(Data to examine)
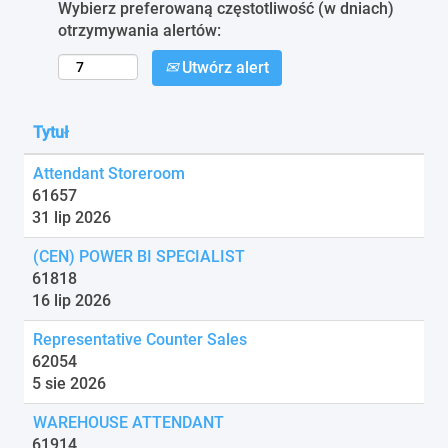
Wybierz preferowaną częstotliwość (w dniach)
otrzymywania alertów:
Utwórz alert
Tytuł
Attendant Storeroom
61657
31 lip 2026
(CEN) POWER BI SPECIALIST
61818
16 lip 2026
Representative Counter Sales
62054
5 sie 2026
WAREHOUSE ATTENDANT
61914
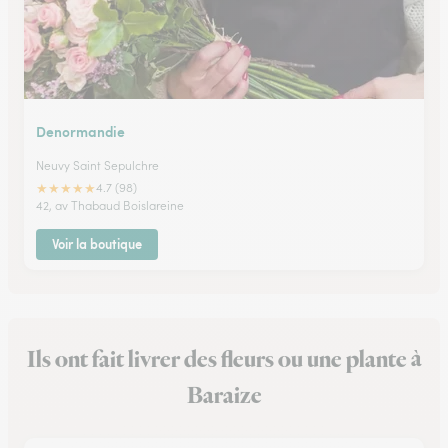
Denormandie
Neuvy Saint Sepulchre
★
★
★
★
★
4.7 (98)
42, av Thabaud Boislareine
Voir la boutique
Ils ont fait livrer des fleurs ou une plante à
Baraize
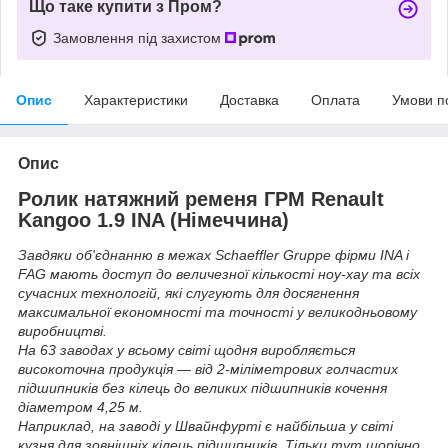
Що таке купити з Пром?
Замовлення під захистом
Опис
Характеристики
Доставка
Оплата
Умови п
Опис
Ролик натяжний ременя ГРМ Renault
Kangoo 1.9 INA (Німеччина)
Завдяки об'єднанню в межах Schaeffler Gruppe фірми INA і
FAG мають доступ до величезної кількості ноу-хау та всіх
сучасних технологій, які слугують для досягнення
максимальної економності та точності у великодньовому
виробництві.
На 63 заводах у всьому світі щодня виробляється
високоточна продукція — від 2-міліметрових голчастих
підшипників без кілець до великих підшипників кочення
діаметром 4,25 м.
Наприклад, на заводі у Швайнфурті є найбільша у світі
кузня для зовнішніх кілець підшипників. Тільки тут щорічно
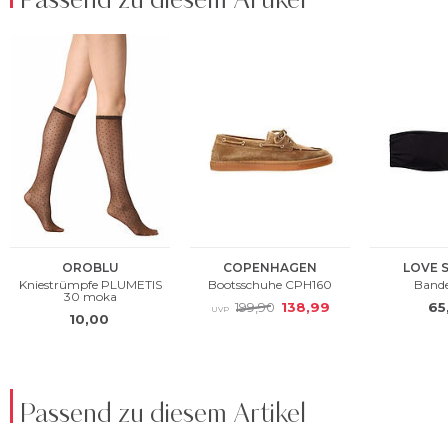
Passend zu diesem Artikel
Passend zu diesem Artikel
(End Data to examine)
*What the task requires*. Before writing out the material above, please remove its pictures; everything else stays exact.

*Your solution*.
Wybierz preferowaną częstotliwość (w dniach)
otrzymywania alertów:
Utwórz alert
Tytuł
Attendant Storeroom
61657
31 lip 2026
(CEN) POWER BI SPECIALIST
61818
16 lip 2026
Representative Counter Sales
62054
5 sie 2026
WAREHOUSE ATTENDANT
61914
Denormandie
Neuvy Saint Sepulchre
★
★
★
★
★
4.7 (98)
42, av Thabaud Boislareine
Voir la boutique
Ils ont fait livrer des fleurs ou une plante à
Baraize
Що таке купити з Пром?
Замовлення під захистом
Опис
Характеристики
Доставка
Оплата
Умови п
Опис
Ролик натяжний ременя ГРМ Renault
Kangoo 1.9 INA (Німеччина)
Завдяки об'єднанню в межах Schaeffler Gruppe фірми INA і
FAG мають доступ до величезної кількості ноу-хау та всіх
сучасних технологій, які слугують для досягнення
максимальної економності та точності у великодньовому
виробництві.
На 63 заводах у всьому світі щодня виробляється
високоточна продукція — від 2-міліметрових голчастих
підшипників без кілець до великих підшипників кочення
діаметром 4,25 м.
Наприклад, на заводі у Швайнфурті є найбільша у світі
кузня для зовнішніх кілець підшипників. Тільки тут щорічно
Passend zu diesem Artikel
Passend zu diesem Artikel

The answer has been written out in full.